BPI prepares for likely decline in trading gains

MANILA, Philippines—Ayala-led Bank of the Philippine Islands plans to buy back P5 billion worth of debt notes and strengthen core lending operations to compensate for declining trading gains amid a more challenging market environment.

In a disclosure to the Philippine Stock Exchange on Thursday, BPI said its board had approved the exercise of the bank’s option to redeem the P5 billion tier 2 notes issued in December 2008. These debt notes will no longer qualify as tier 2 or supplementary capital under the Basel 3 capital adequacy framework which will take effect in January 2014.

“The tier 2 notes were useful to have when we did it but right now, we have plenty of liquidity, ample capital and if they re-price, they will be re-priced expensively,” BPI president Cezar Consing told reporters at the sidelines of the 5th Corporate Treasury and CFO Summit organized by FinanceAsia.

These are the only tier 2 notes in BPI’s books, which are mostly funded by tier 1 or core capital.

Consing said BPI would work to sustain the growth in core lending.

While Philippine banks are mostly expected to end this year with record high profits due to large trading gains, 2014 is expected to be more challenging.

“Next year, it will be more of the bread and butter business, more basic intermediation.
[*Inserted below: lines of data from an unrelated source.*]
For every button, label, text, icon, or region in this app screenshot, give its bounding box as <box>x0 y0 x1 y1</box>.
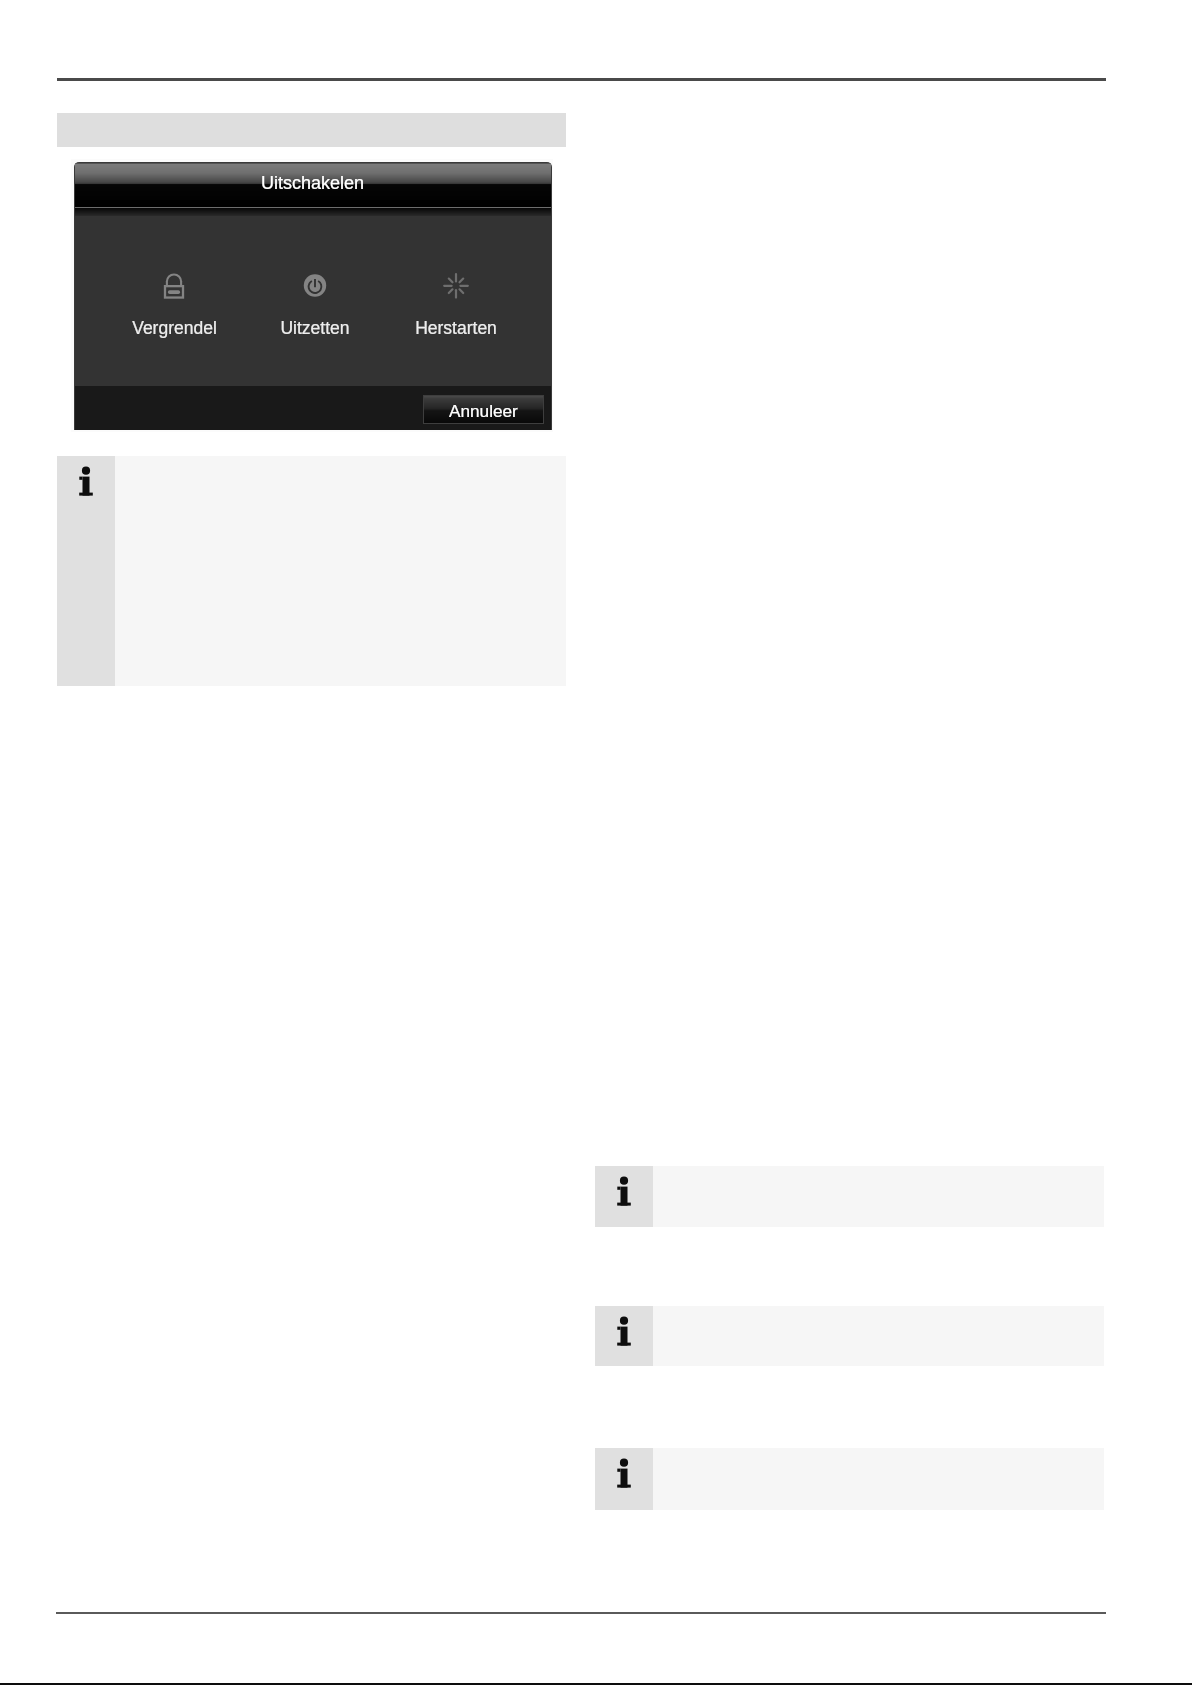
other: Power off <box>301 273 329 301</box>
other: Note <box>615 1315 633 1347</box>
other: Note <box>615 1457 633 1489</box>
staticText: Herstarten <box>415 318 497 338</box>
button[interactable]: Annuleer <box>424 396 543 423</box>
staticText: Vergrendel <box>132 318 217 338</box>
other: Lock <box>160 273 188 301</box>
other: Restart <box>442 273 470 301</box>
staticText: Annuleer <box>449 401 518 420</box>
other: Note <box>77 465 95 497</box>
other: Note <box>615 1175 633 1207</box>
staticText: Uitschakelen <box>261 173 365 193</box>
staticText: Uitzetten <box>280 318 350 338</box>
button[interactable]: Power off <box>265 266 365 342</box>
button[interactable]: Restart <box>406 266 506 342</box>
button[interactable]: Lock <box>124 266 224 342</box>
But the pie is also getting bigger so there could also be room for a lot more bread and butter business. Hopefully that compensates for any decline in extraordinary gains,” Consing said.

Alfonso Salcedo, senior vice president and head of corporate lending at BPI, said loan demand was being sustained at “mid-teen” levels. “We don’t see any change in sentiment,” Salcedo said, referring to corporations across all sizes and geographical bases nationwide.

Consing said the damage caused by Tropical Storm Maring and monsoon rains that ravaged the metropolis and some parts of Luzon in the last three days would pare the country’s domestic product by “a few basis points” but this would, “hopefully, be manageable.”